Author’s solution can be found above.
Tester’s solution can be found above.

1 Like

Here’s a much simpler solution . Think of it like this -

You have M balls and you have to distribute them into n boxes such that each box gets atleast one ball. What is the number of ways you can do this ? After a bit of thinking you will come up with an answer as C(M-1,N-1). (Here C(a,b) represents number of Combinations of a items taken b at a time.)

Example-

5 2 1 2 1

babababa

Now relate this problem with the above Contest Problem .

So in the string G (in the example provided above) you have 4 places where there is ‘a’ and you have 5 ‘a’ in your hand to distribute them . Thus 5 ‘a’ has to be distributed among 4 places such that each place has atleast 1 ‘a’ . In how many ways can you do this ? C(5-1,4-1) = C(4,3)
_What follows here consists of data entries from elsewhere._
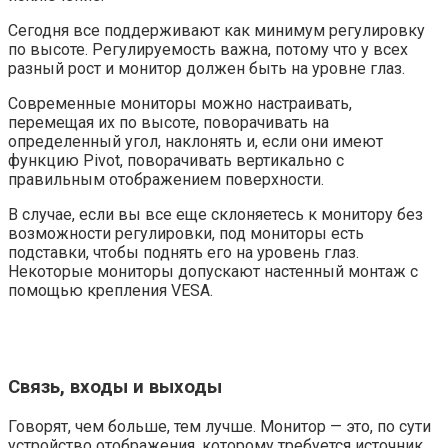
Сегодня все поддерживают как минимум регулировку
по высоте. Регулируемость важна, потому что у всех
разный рост и монитор должен быть на уровне глаз.
Современные мониторы можно настраивать,
перемещая их по высоте, поворачивать на
определенный угол, наклонять и, если они имеют
функцию Pivot, поворачивать вертикально с
правильным отображением поверхности.
В случае, если вы все еще склоняетесь к монитору без
возможности регулировки, под мониторы есть
подставки, чтобы поднять его на уровень глаз.
Некоторые мониторы допускают настенный монтаж с
помощью крепления VESA.
Связь, входы и выходы
Говорят, чем больше, тем лучше. Монитор — это, по сути
устройство отображения, которому требуется источник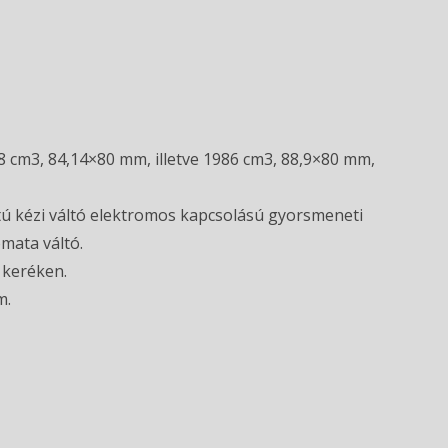
8 cm3, 84,14×80 mm, illetve 1986 cm3, 88,9×80 mm,
atú kézi váltó elektromos kapcsolású gyorsmeneti
mata váltó.
 keréken.
m.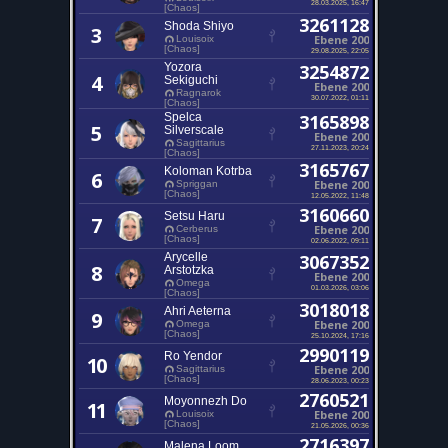
28.03.2025, 16:47
[Chaos]
3261128
Shoda Shiyo
3
Ebene 200
Louisoix
[Chaos]
29.08.2025, 22:05
Yozora
3254872
4
Sekiguchi
Ebene 200
Ragnarok
30.07.2022, 01:11
[Chaos]
Spelca
3165898
5
Silverscale
Ebene 200
Sagittarius
27.11.2023, 20:24
[Chaos]
3165767
Koloman Kotrba
6
Ebene 200
Spriggan
[Chaos]
12.05.2022, 11:48
3160660
Setsu Haru
7
Ebene 200
Cerberus
[Chaos]
02.06.2022, 09:11
Arycelle
3067352
8
Arstotzka
Ebene 200
Omega
01.03.2026, 03:06
[Chaos]
3018018
Ahri Aeterna
9
Ebene 200
Omega
[Chaos]
25.10.2024, 17:16
2990119
Ro Yendor
10
Ebene 200
Sagittarius
[Chaos]
28.06.2023, 00:23
2760521
Moyonnezh Do
11
Ebene 200
Louisoix
[Chaos]
21.05.2026, 00:36
2716397
Malena Loom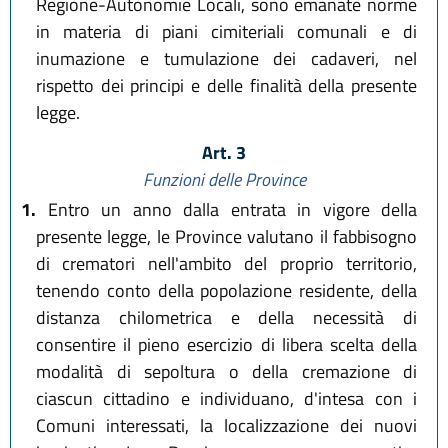
Regione-Autonomie Locali, sono emanate norme
in materia di piani cimiteriali comunali e di
inumazione e tumulazione dei cadaveri, nel
rispetto dei principi e delle finalità della presente
legge.
Art. 3
Funzioni delle Province
1.
Entro un anno dalla entrata in vigore della
presente legge, le Province valutano il fabbisogno
di crematori nell'ambito del proprio territorio,
tenendo conto della popolazione residente, della
distanza chilometrica e della necessità di
consentire il pieno esercizio di libera scelta della
modalità di sepoltura o della cremazione di
ciascun cittadino e individuano, d'intesa con i
Comuni interessati, la localizzazione dei nuovi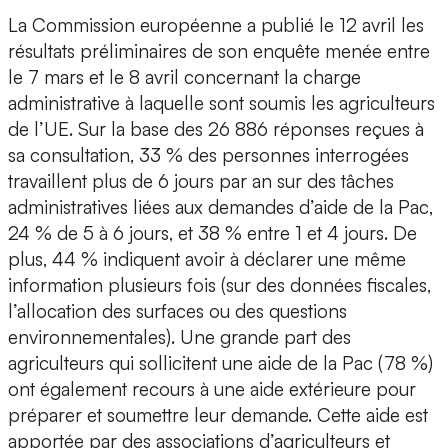
La Commission européenne a publié le 12 avril les
résultats préliminaires de son enquête menée entre
le 7 mars et le 8 avril concernant la charge
administrative à laquelle sont soumis les agriculteurs
de l’UE. Sur la base des 26 886 réponses reçues à
sa consultation, 33 % des personnes interrogées
travaillent plus de 6 jours par an sur des tâches
administratives liées aux demandes d’aide de la Pac,
24 % de 5 à 6 jours, et 38 % entre 1 et 4 jours. De
plus, 44 % indiquent avoir à déclarer une même
information plusieurs fois (sur des données fiscales,
l’allocation des surfaces ou des questions
environnementales). Une grande part des
agriculteurs qui sollicitent une aide de la Pac (78 %)
ont également recours à une aide extérieure pour
préparer et soumettre leur demande. Cette aide est
apportée par des associations d’agriculteurs et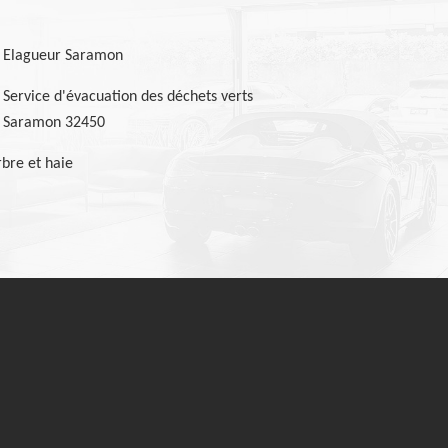
Elagueur Saramon
Service d'évacuation des déchets verts
Saramon 32450
bre et haie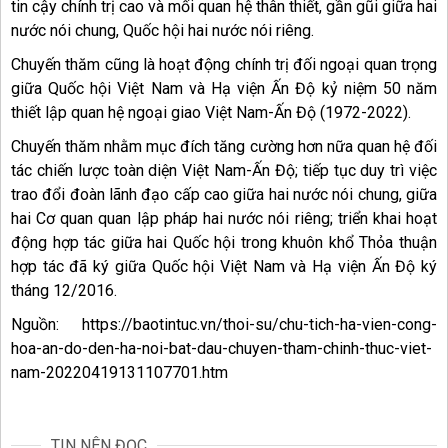
tin cậy chính trị cao và mối quan hệ thân thiết, gần gũi giữa hai
nước nói chung, Quốc hội hai nước nói riêng.
Chuyến thăm cũng là hoạt động chính trị đối ngoại quan trọng
giữa Quốc hội Việt Nam và Hạ viện Ấn Độ kỷ niệm 50 năm
thiết lập quan hệ ngoại giao Việt Nam-Ấn Độ (1972-2022).
Chuyến thăm nhằm mục đích tăng cường hơn nữa quan hệ đối
tác chiến lược toàn diện Việt Nam-Ấn Độ; tiếp tục duy trì việc
trao đổi đoàn lãnh đạo cấp cao giữa hai nước nói chung, giữa
hai Cơ quan quan lập pháp hai nước nói riêng; triển khai hoạt
động hợp tác giữa hai Quốc hội trong khuôn khổ Thỏa thuận
hợp tác đã ký giữa Quốc hội Việt Nam và Hạ viện Ấn Độ ký
tháng 12/2016.
Nguồn: https://baotintuc.vn/thoi-su/chu-tich-ha-vien-cong-
hoa-an-do-den-ha-noi-bat-dau-chuyen-tham-chinh-thuc-viet-
nam-20220419131107701.htm
TIN NÊN ĐỌC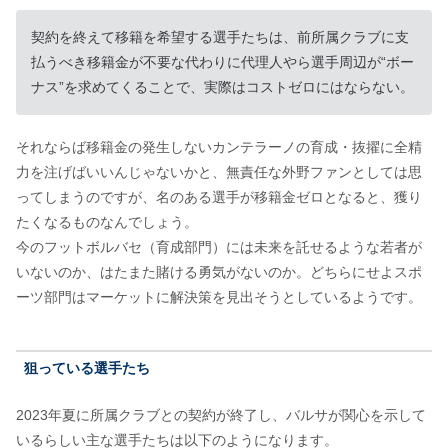
契約を終えて移籍を希望する選手たちは、前所属クラブに支
払うべき移籍金が不要な代わりに代理人やら選手周辺が“ボー
ナス”を求めてくることで、実際はコストゼロにはならない。
それならば移籍金の発生しないカンテラーノの育成・抜擢に全精
力を注げばいいんじゃないかと、無責任な外野ファンとしては思
ってしまうのですが、名のある選手が移籍金ゼロとなると、獲り
たくなるものなんでしょう。
今のフットボルバセ（育成部門）には未来を託せるような若者が
いないのか、はたまた賭ける勇気がないのか。どちらにせよスポ
ーツ部門はマーケットに解決策を見出そうとしているようです。
狙っている選手たち
2023年夏に所属クラブとの契約が終了し、バルサが関心を示して
いるらしい主な選手たちは以下のようになります。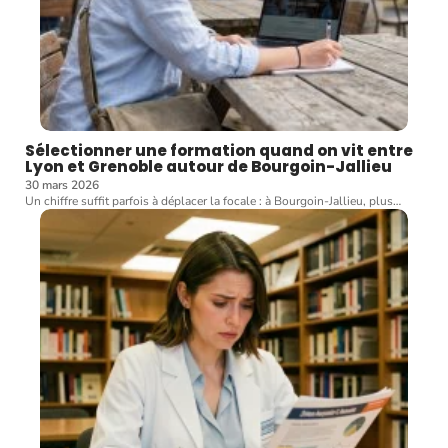
Sélectionner une formation quand on vit entre
Lyon et Grenoble autour de Bourgoin-Jallieu
30 mars 2026
Un chiffre suffit parfois à déplacer la focale : à Bourgoin-Jallieu, plus
…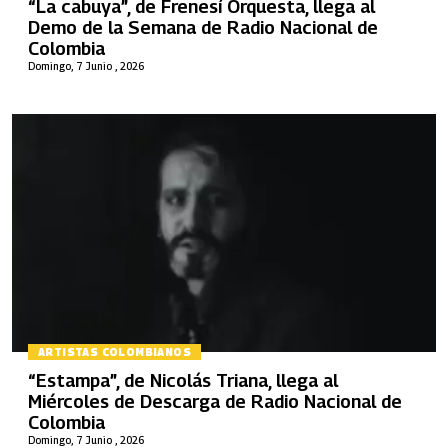
“La cabuya”, de Frenesí Orquesta, llega al
Demo de la Semana de Radio Nacional de
Colombia
Domingo, 7 Junio , 2026
ARTISTAS COLOMBIANOS
“Estampa”, de Nicolás Triana, llega al
Miércoles de Descarga de Radio Nacional de
Colombia
Domingo, 7 Junio , 2026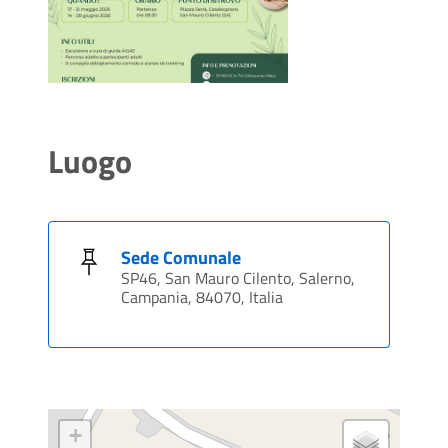
Luogo
Sede Comunale
SP46, San Mauro Cilento, Salerno,
Campania, 84070, Italia
+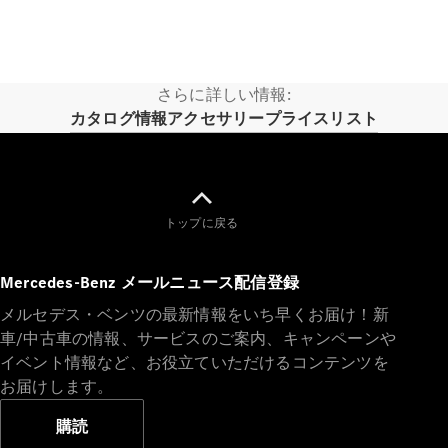
歴史とブラ
さらに詳しい情報:
ンド
Mercedes-
カタログ情報
アクセサリー
プライスリスト
AMG
Mercedes-
Maybach
ALL TIME
STARS
トップに戻る
Defining
Class
Mercedes-Benz メールニュース配信登録
テクノロ
ジー
メルセデス・ベンツの最新情報をいち早くお届け！新
車/中古車の情報、サービスのご案内、キャンペーンや
イベント情報など、お役立ていただけるコンテンツを
お届けします。
購読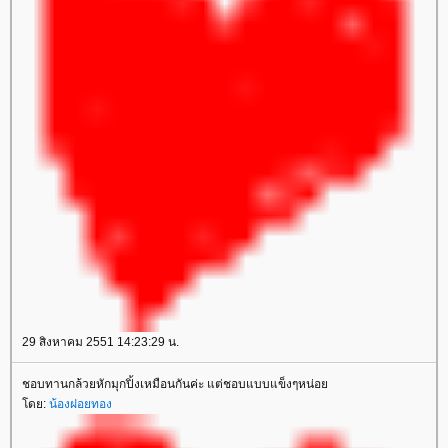
29 สิงหาคม 2551 14:23:29 น.
ชอบทานกล้วยหักมุกปิ้งเหมือนกันค่ะ แต่ชอบแบบแข็งๆหน่อ
ดย:
น้องฝอยทอง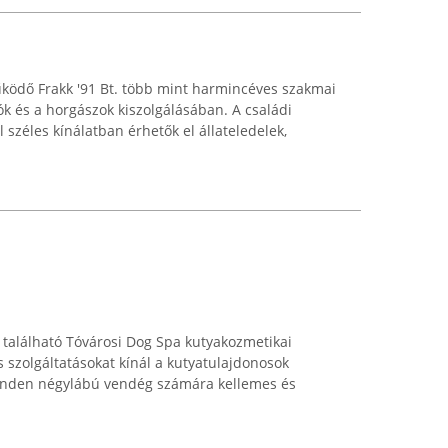
űködő Frakk '91 Bt. több mint harmincéves szakmai
tók és a horgászok kiszolgálásában. A családi
 széles kínálatban érhetők el állateledelek,
található Tóvárosi Dog Spa kutyakozmetikai
s szolgáltatásokat kínál a kutyatulajdonosok
minden négylábú vendég számára kellemes és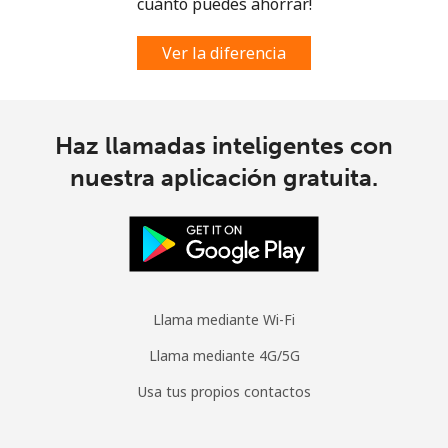
cuánto puedes ahorrar!
Spain
Ver la diferencia
Línea fija
⁦1.5¢⁩
665 min por ⁦$10⁩
-
Celular
⁦1.7¢⁩
588 min por ⁦$10⁩
⁦10¢⁩
Haz llamadas inteligentes con
nuestra aplicación gratuita.
Sri Lanka
Línea fija
⁦38.9¢⁩
25 min por ⁦$10⁩
-
Celular
⁦33.5¢⁩
29 min por ⁦$10⁩
-
Llama mediante Wi-Fi
St Helena
Llama mediante 4G/5G
All
⁦412.9¢⁩
2 min por ⁦$10⁩
-
Usa tus propios contactos
country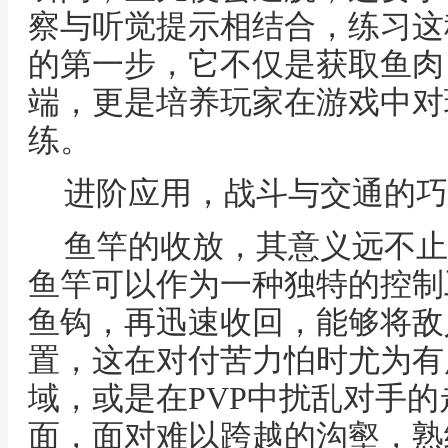
察与听觉提示相结合，练习这
的第一步，它不仅是获取鱼肉
端，更是培养玩家在游戏中对
练。
进阶应用，战斗与交通的巧
鱼竿的收放，其意义远不止
鱼竿可以作为一种独特的控制
鱼钩，再迅速收回，能够将敌
置，这在对付苦力怕时尤为有
域，或是在PVP中扰乱对手
面，面对难以跨越的沟壑，熟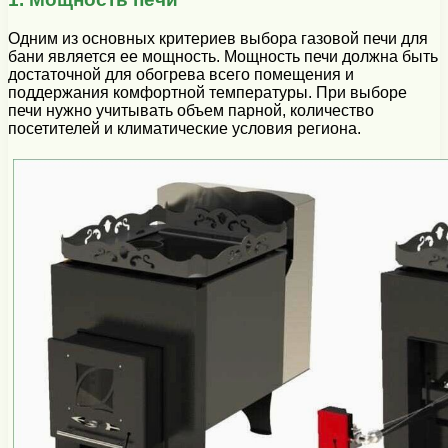
Одним из основных критериев выбора газовой печи для
бани является ее мощность. Мощность печи должна быть
достаточной для обогрева всего помещения и
поддержания комфортной температуры. При выборе
печи нужно учитывать объем парной, количество
посетителей и климатические условия региона.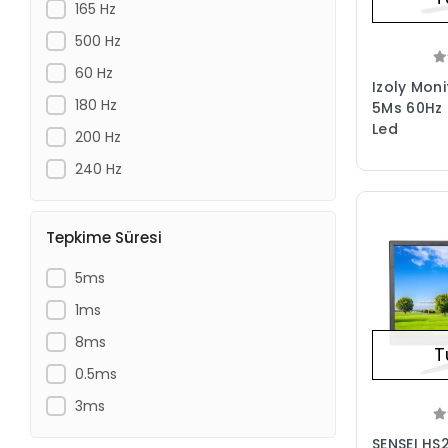
165 Hz
500 Hz
60 Hz
Izoly Moni
180 Hz
5Ms 60Hz
Led
200 Hz
240 Hz
Tepkime Süresi
5ms
1ms
8ms
T
0.5ms
3ms
SENSEI HS2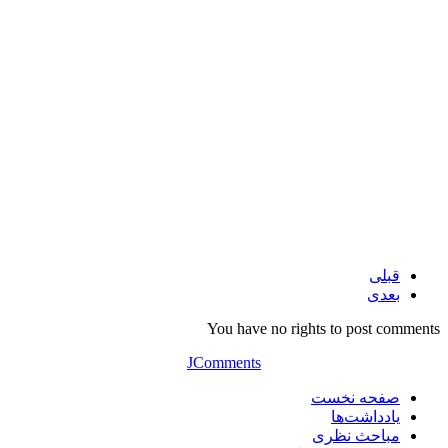
قبلی
بعدی
You have no rights to post comments
JComments
صفحه نخست
یادداشت‌ها
مباحث نظری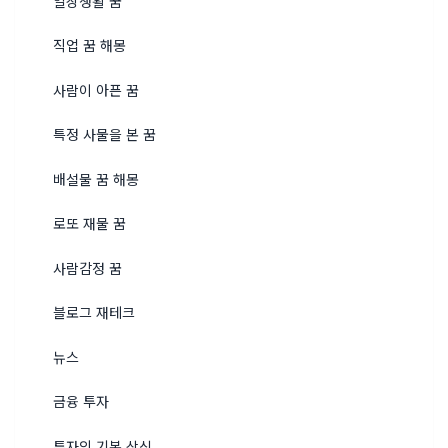
일상생활 꿈
직업 꿈 해몽
사람이 아픈 꿈
특정 사물을 본 꿈
배설물 꿈 해몽
로또 재물 꿈
사람감정 꿈
블로그 재테크
뉴스
금융 투자
투자의 기본 상식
Similarly find for e,i,o,u and take their product . Remember to Keep the Mod.

Edge
But what if you have M balls and no places to keep it … for this nothing is to be multiplied with the product. i.e. you dont need to find C(M-1,0) coz it will be 1
If the number of places is 1 and the number of balls is also 1 ? in this case also you dont need to find the number of combinations as it will be 1 only . i.e. C(1,1)=1

So you only need to C(a,b) for this whose a>=1 && b>=2 .

(This has been done to reduce the number of computations).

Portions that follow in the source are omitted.